En ce qui concerne l’effectif des demandeurs d’asile qui se présentent en Europe, les conclusions peuvent varier en fonction des indicateurs et des périodes considérés. Si le nombre de demandes d’asile déposées dans les pays de l’UE-28 pour le premier semestre 2016 est légèrement supérieur à celui du premier semestre 2015, les statistiques compilées par le HCR sur les arrivées par voie maritime montrent une baisse significative en 2016 puisqu’elles se montent à environ 315’000, alors que plus d’un million d’entrées avaient été comptabilisées en 2015. Ces dernières données permettent d’illustrer un phénomène majeur et sans doute inédit dans l’histoire récente des migrations d’asile vers l’Europe : la hausse spectaculaire de la fréquentation d’une route migratoire – celle de la Méditerranée orientale – à partir de juin 2015, puis son déclin tout aussi soudain et marqué à partir de novembre 2015. Comme le montre le tableau ci-dessous, cette évolution constitue un élément caractéristique de ce qui a été nommé la « crise des réfugiés », car la fréquentation de la route de la Méditerranée centrale est restée stable en comparaison. Si ce phénomène permet d’expliquer l’augmentation puis la baisse de l’attention médiatique et politique autour de cette question, nous manquons encore d’explications convaincantes pour le comprendre. Un certain nombre d’acteurs (principalement politiques) attribuent la baisse des arrivées en Grèce à l’accord entre l’UE et la Turquie, ou encore à la fermeture progressive des frontières dans plusieurs Etats des Balkans. Thomas Spijkerboer, professeur en droit des migrations à la Vrije Universiteit Amsterdam, a émis des doutes à ce sujet, en montrant que les dates de ces événements ne coïncidaient pas avec les baisses observées.

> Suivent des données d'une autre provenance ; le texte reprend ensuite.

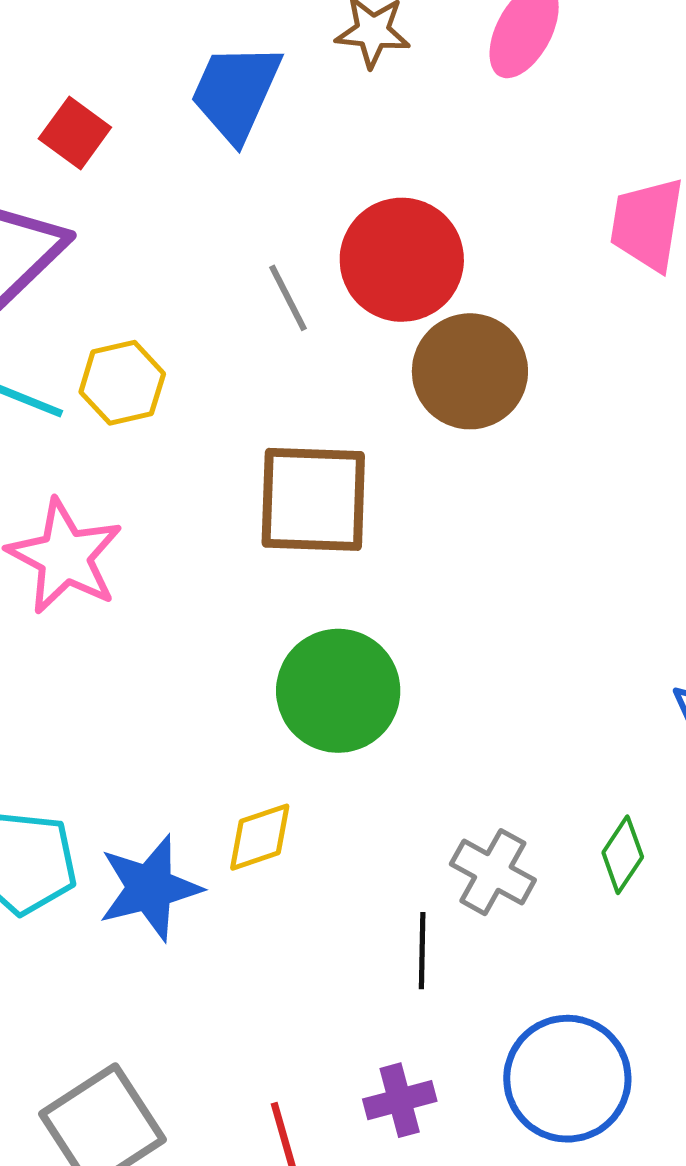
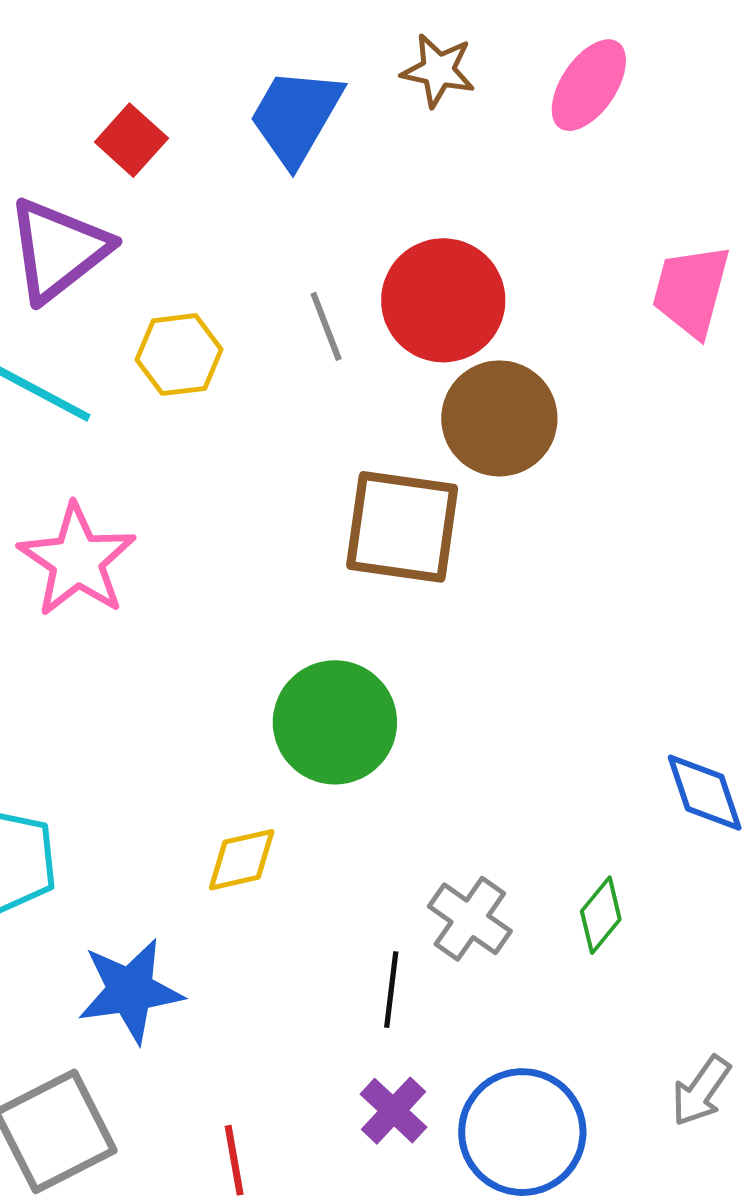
yellow hexagon: (122, 383) -> (179, 355), moved
brown square: (313, 499) -> (402, 527), moved
blue star: (150, 888) -> (130, 991), moved
purple cross: (400, 1100) -> (393, 1111), moved, turned -38

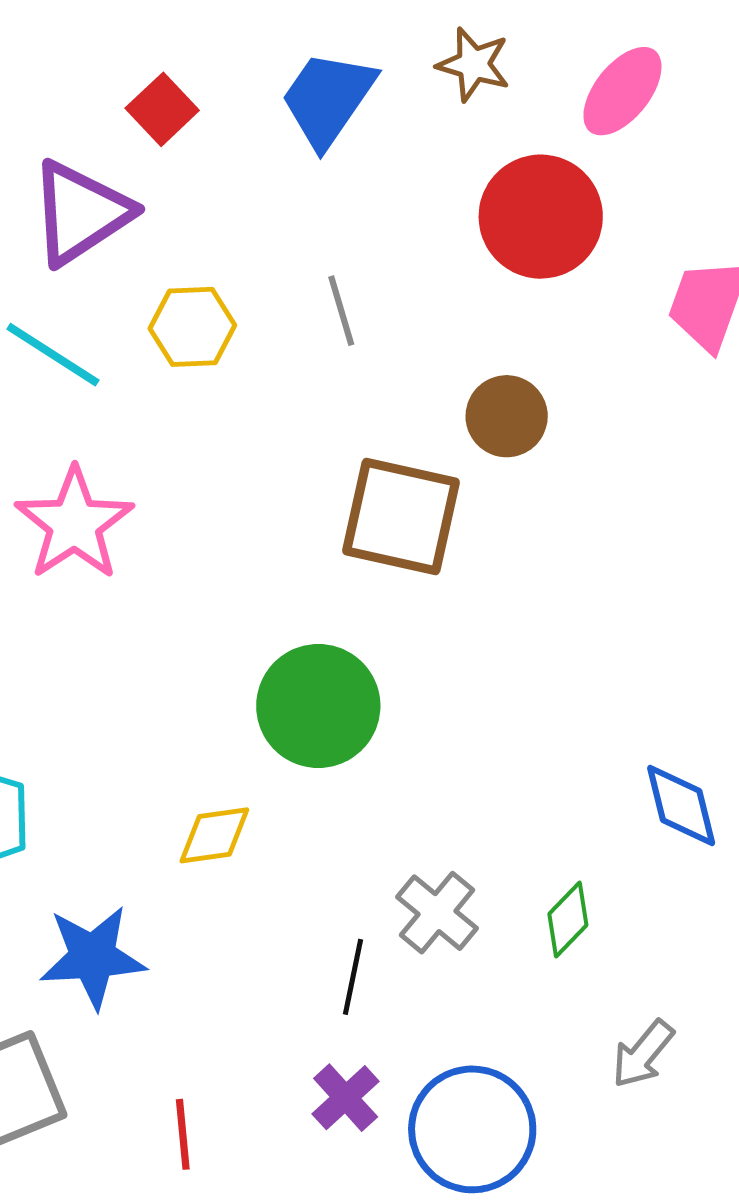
red circle: (443, 300) -> (541, 217), moved
brown circle: (499, 418) -> (507, 416), size x0.7
gray arrow: (701, 1091) -> (643, 1054), moved

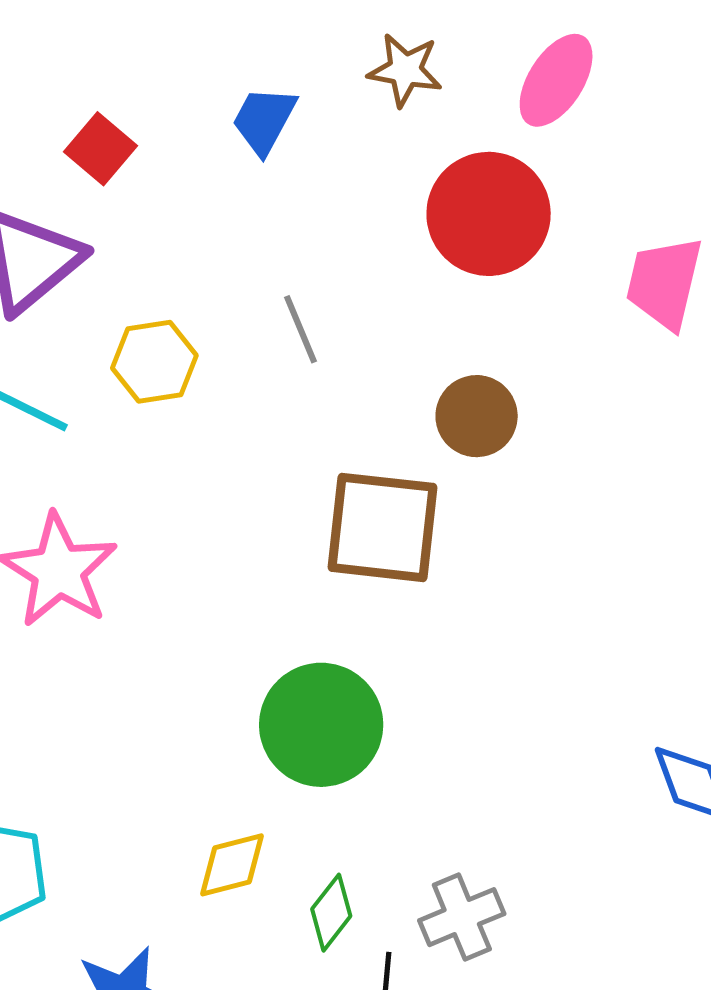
blue trapezoid: (328, 99) -> (264, 120), size x0.7
gray cross: (437, 913) -> (462, 917), turned 34
green diamond: (568, 920) -> (331, 913), moved

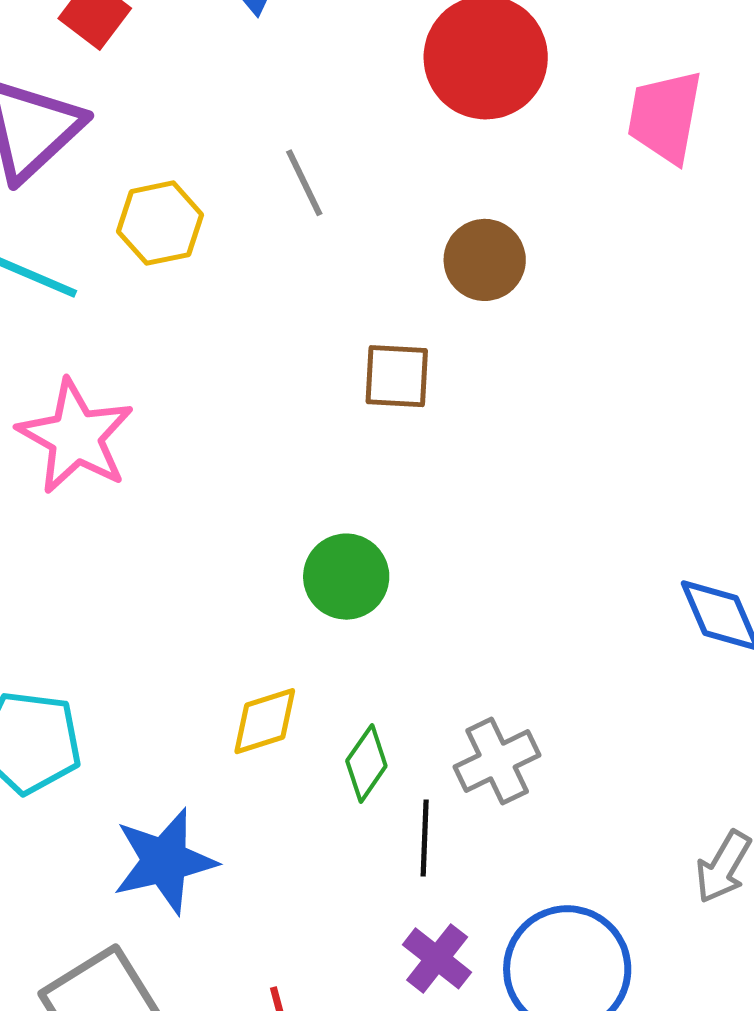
brown square: (383, 527) -> (397, 376), size x0.6
green circle: (321, 725) -> (346, 577), size x0.7

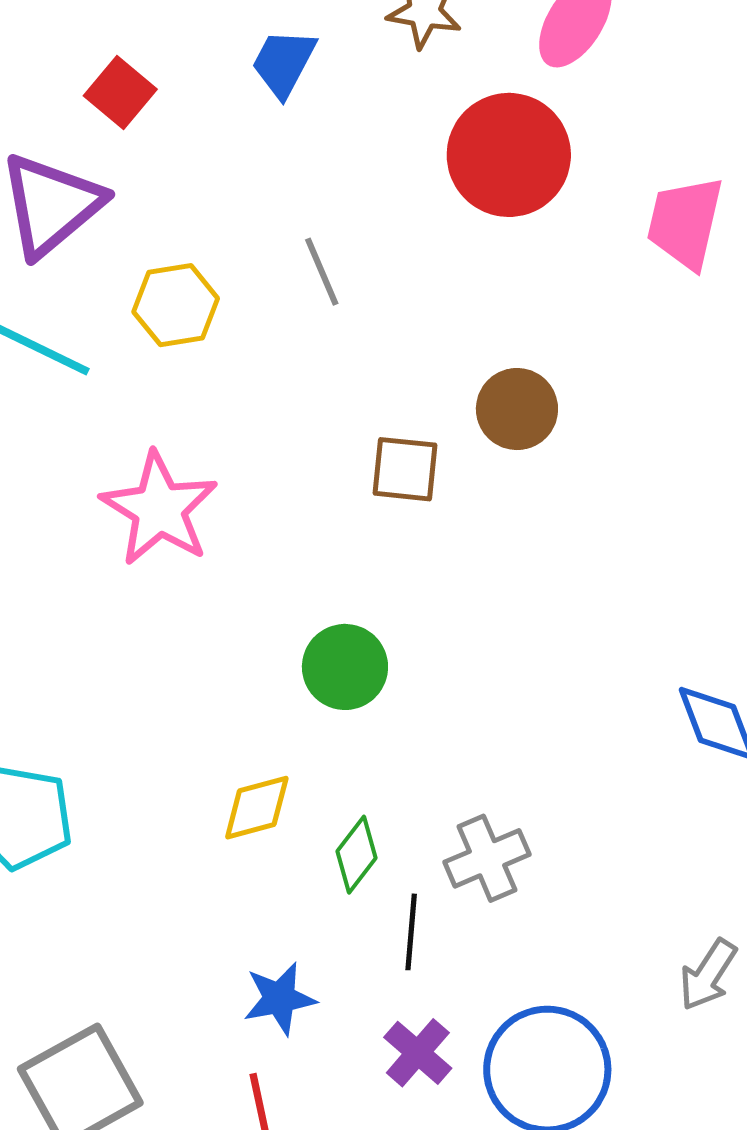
brown circle: (485, 260) -> (517, 409), moved
pink star: (76, 437) -> (159, 509), moved
blue star: (165, 861) -> (280, 998), moved, size x0.7

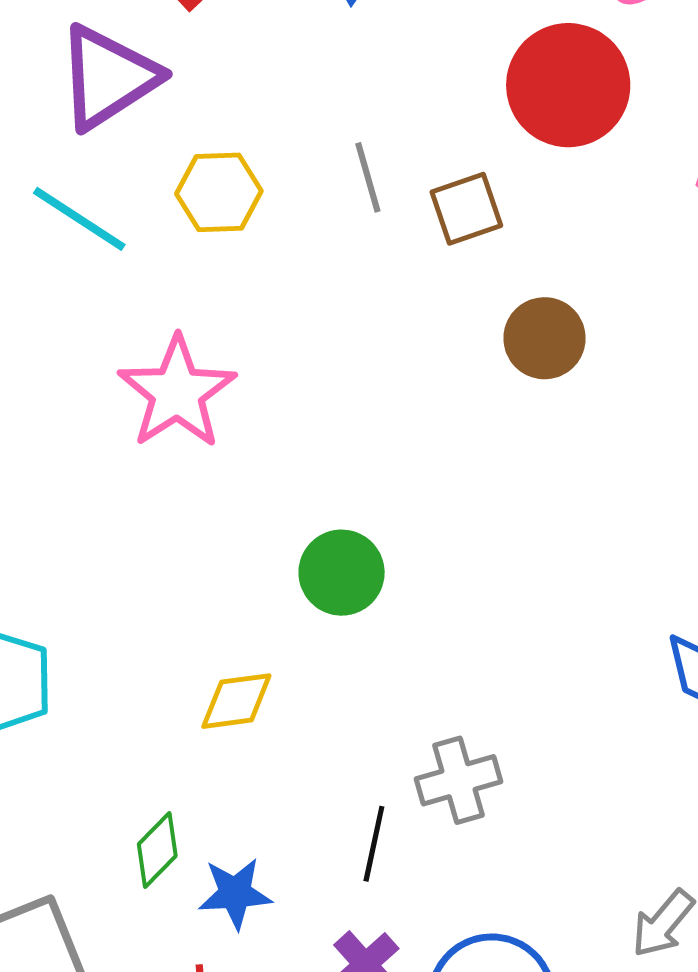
brown square: (405, 469) -> (466, 209), moved, turned -32
green diamond: (356, 855) -> (157, 850), moved

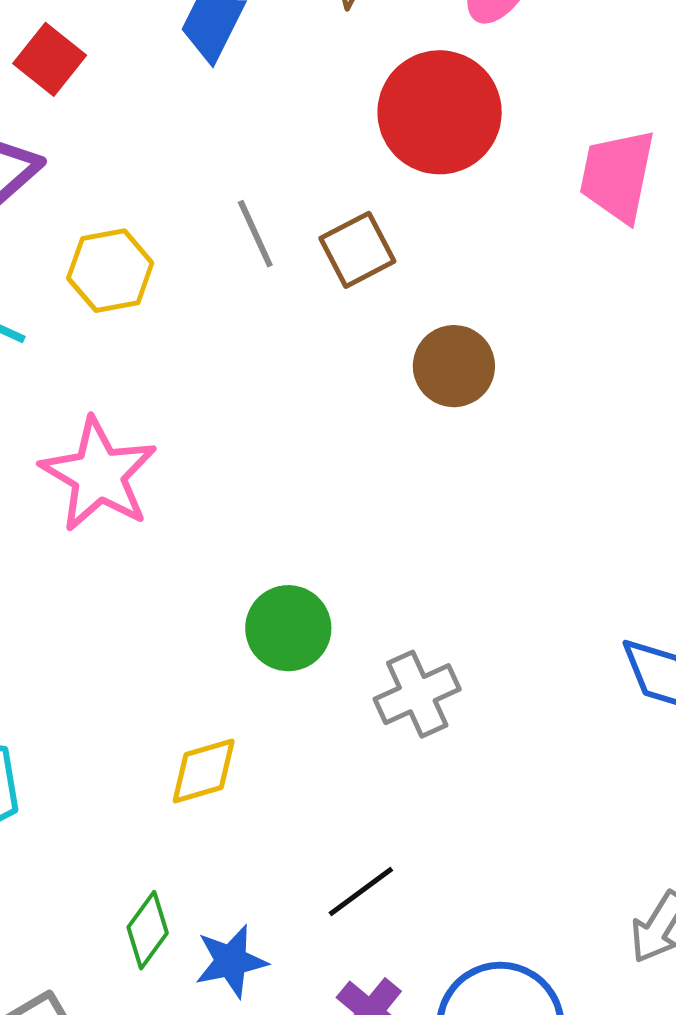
gray cross: (458, 780) -> (417, 694), moved
black line: (374, 844) -> (361, 891), turned 50

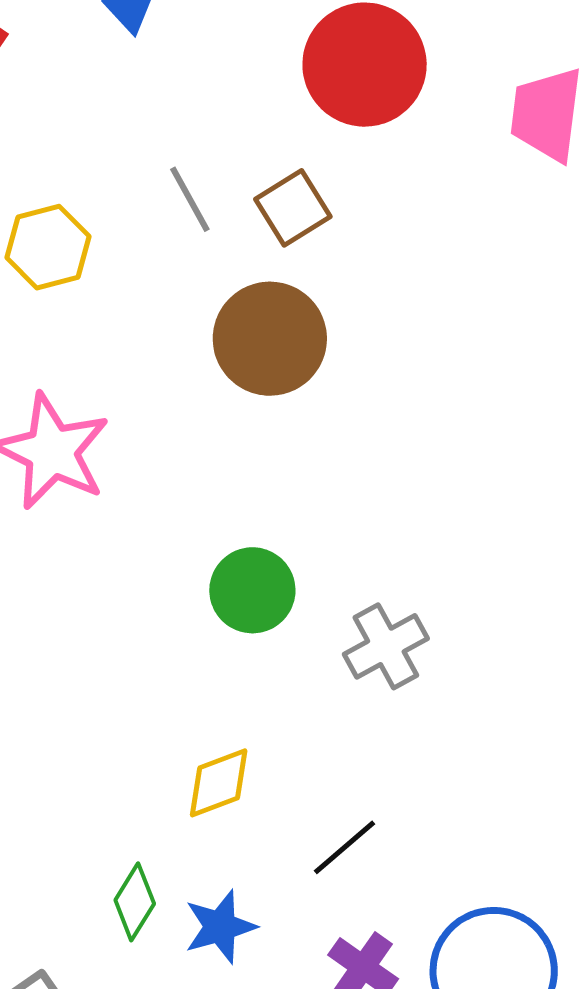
brown circle: (454, 366) -> (270, 339), moved, size x1.4
yellow diamond: (204, 771) -> (219, 783), moved

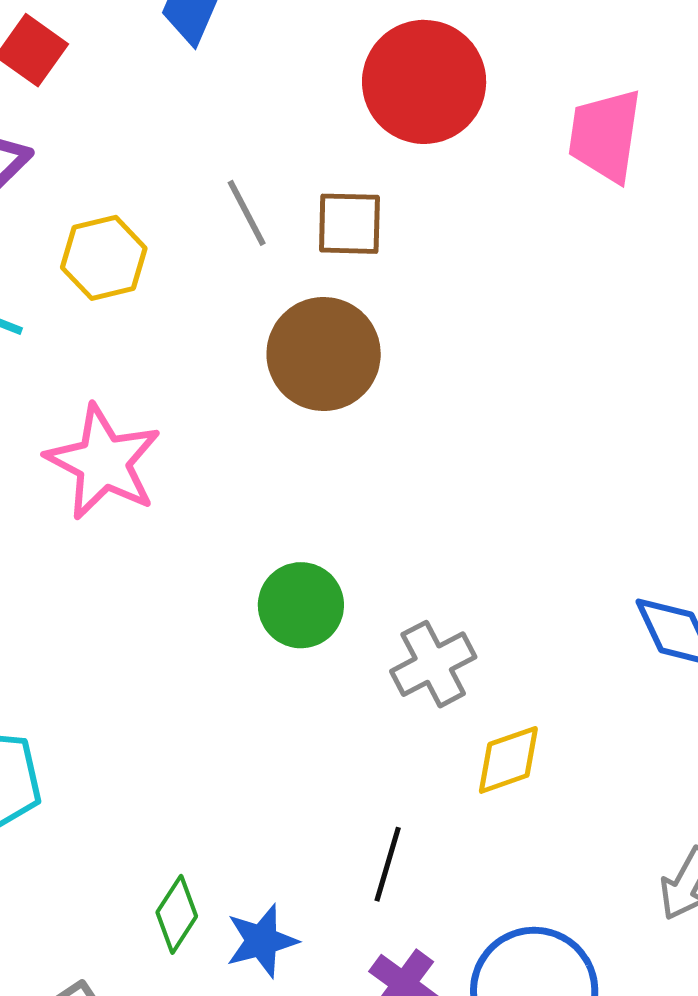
brown square: (293, 208) -> (349, 224), turned 32
yellow diamond: (219, 783) -> (508, 760), moved
black line: (344, 847) -> (388, 864), turned -34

Si le nombre d’arrivées a incontestablement diminué depuis le deuxième trimestre de cette année, le nombre de personnes décédées en mer est resté à un niveau très élevé et comparable à celui de l’année passée (3604 en 2016 et 3771 en 2015, selon les estimations fournies par le HCR). Malgré la baisse de l’attention médiatique à son sujet, ces chiffres macabres nous rappellent durement que la « crise des réfugiés » est loin d’être résolue et qu’elle s’est même aggravée d’un point de vue humanitaire. En effet, ces chiffres rapportés au nombre des arrivées montrent qu’environ une personne sur 100 n’a pas survécu à la traversée en mer en 2016 alors que ce ratio était de une sur 276 en 2015.


Enfin, les réactions politiques des Etats membres de l’UE constituent un autre élément essentiel de la crise. Malgré les efforts menés de manière coordonnée pour contrôler les frontières extérieures de l’UE et contenir les candidats à l’asile dans les pays limitrophes, les réactions des Etats membres à l’égard des personnes déjà présentes sur le territoire européen ont été caractérisées par un manque de coopération et de solidarité. Ainsi, le mécanisme dit de « relocalisation » adopté en septembre 2015 peut être qualifié d’échec puisqu’à ce jour, à peine 6000 personnes sur les 160’000 initialement prévues ont été effectivement relocalisées. Par ailleurs, de nombreux Etats ont introduit des contrôles, voire des restrictions ou des plafonds à l’entrée des demandeurs d’asile à leurs frontières. Ces pratiques, souvent problématiques en termes de respect du droit international public et du droit européen, ont contribué à l’éclosion de nombreux camps informels, notamment en Grèce, au Sud de la Hongrie, ou entre l’Italie et la Suisse. Des milliers de personnes sont ainsi immobilisées dans des conditions indignes sur le territoire européen et nous rappellent que la crise de protection est encore bien réelle.